Exploratory Analysis and ETL with Presto and AWS Glue

In this post, we dive into the most common use case of exploring and managing data located in an S3 object storage, using Presto and schema data stored on AWS Glue.

In the previous post we introduced Presto and discussed its query federation feature, going into an example of joining data from several different data sources. The most common use-case for Presto, however, is making interactive SQL queries on object-storage systems like S3, HDFS and Ceph possible. What used to be a slow process far from being viable for performing analytics queries, is now made possible with Presto without requiring long-running batch jobs or keeping the data in a costly relational database. In this post, we are going to go back to basics and discuss that.

Probably the most well-known technology designed and built for querying object-storage systems is Apache Hive. As a matter of fact, Presto was built as a replacement for Hive by a team of engineers at Facebook who wanted a high-performance engine (as opposed to Hive's long running time) that could "speak" standard ANSI SQL (as opposed to HiveQL, which is "not quite" SQL). Presto acts as a full replacement for Hive, giving full access to SQL queries on any object-storage from all popular BI tools, via JDBC and ODBC connections.

What follows is a walk-through of an Object Storage use case, in which we'll query an S3 bucket containing data from OpenStreetMap, a popular mapping service. We will do some exploratory analysis on the dataset and then transfer it to our own S3 bucket.

OpenStreetMap

OpenStreetMap (OSM) is a popular mapping service. Even though many sites and applications use OSM, the mapping service you are probably more familiar with is Google Maps. The difference between the two is that the data in Google Maps is owned by Google, and OSM data is free to use (as long as anything derived from it is also free to use).
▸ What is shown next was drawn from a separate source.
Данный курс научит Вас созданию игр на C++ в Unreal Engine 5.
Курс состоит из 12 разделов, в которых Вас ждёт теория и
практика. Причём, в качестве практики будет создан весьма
This allows for developing some use-cases and derived data sets, and it is a perfect match for what we are about to do.

We will show how to configure Presto to query data from OpenStreetMap on AWS S3 as part of an exploratory analysis. We will then show how to perform an ETL process with Presto from OSM into a different S3 bucket, in case you need that data accessible quickly later.

AWS Glue Setup

Apache Hive is actually made of two parts - the computation engine itself (let's call it Hive), and the metastore part, where the schema for the data is kept separately from the data itself (let's call it Hive Metastore - or HMS). This is the same for Presto, which, in fact, uses HMS for keeping tab of schemas for data stored on S3, HDFS, and so on.

Just to make sure we are being very explicit about this and avoid a common misconception - Presto is relying on Hive Metastore only, it doesn't use Hive - the computation engine - at all.
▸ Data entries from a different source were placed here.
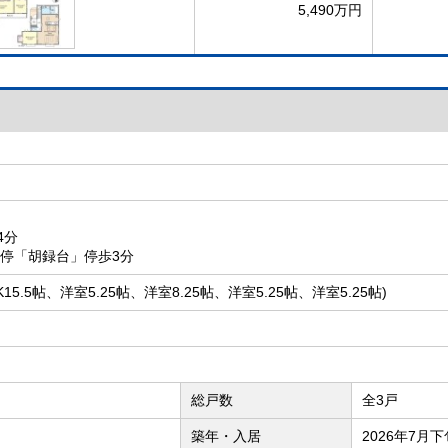
5,490万円
4分
ス停「胡録台」停歩3分
DK15.5帖、洋室5.25帖、洋室8.25帖、洋室5.25帖、洋室5.25帖)
総戸数
全3戸
築年・入居
2026年7月下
AWS Glue is the AWS parallel to Hive Metastore, and can be thought of as a hosted and managed version of Hive Metastore - and it maintains the schemas for your data in S3. Presto can use AWS Glue in the same way it uses HMS, and we often recommend that to customers who are hosted on AWS instead of deploying and managing their own HMS.

After you've set up your Presto cluster (contact us for the optimal way to do that), you need to add a catalog file to the catalog directory (say as glue.properties). Check out the previous blog post if you are not sure how:

connector.name=hive-hadoop2
hive.metastore = glue
hive.non-managed-table-writes-enabled = true

As you can see the glue catalog is actually using the Hive connector, only signaling it to use AWS Glue and not a self-managed HMS. The last line allows writing to the S3 buckets that we'll set up later in this post.

Permissions for Glue will be checked for the user running the operations. The additional permissions required for the instance for this use case are for the S3 bucket osm-pds :

{
  "Version": "2012-10-17",
  "Statement": [
    {
      "Effect": "Allow",
      "Action": [
        "s3:*"
      ],
      "Resource": [
        "arn:aws:s3:::osm-pds",
        "arn:aws:s3:::osm-pds/*"
      ]
    },
    {
      "Effect": "Allow",
      "Resource": "*",
      "Action": [
        "glue:*"
      ]
    }
  ]
}

Once you've restarted Presto so it's brought up to speed with the catalog update, you are ready to create tables in Glue and query them. Before that, however, let's make this analysis a little bit easier by using a GUI client.

Outside Access via JDBC

Presto exposes a JDBC interface that allows you to query it from various tools. By default, you'll have to have port 8080 exposed to the machine from which you're running the client. In AWS EC2, this can be done by attaching a matching security group to the instance.

You can choose whichever client is convenient to you that can connect to a Presto JDBC interface. A good choice is DBeaver, as it comes out of the box with a Presto connector.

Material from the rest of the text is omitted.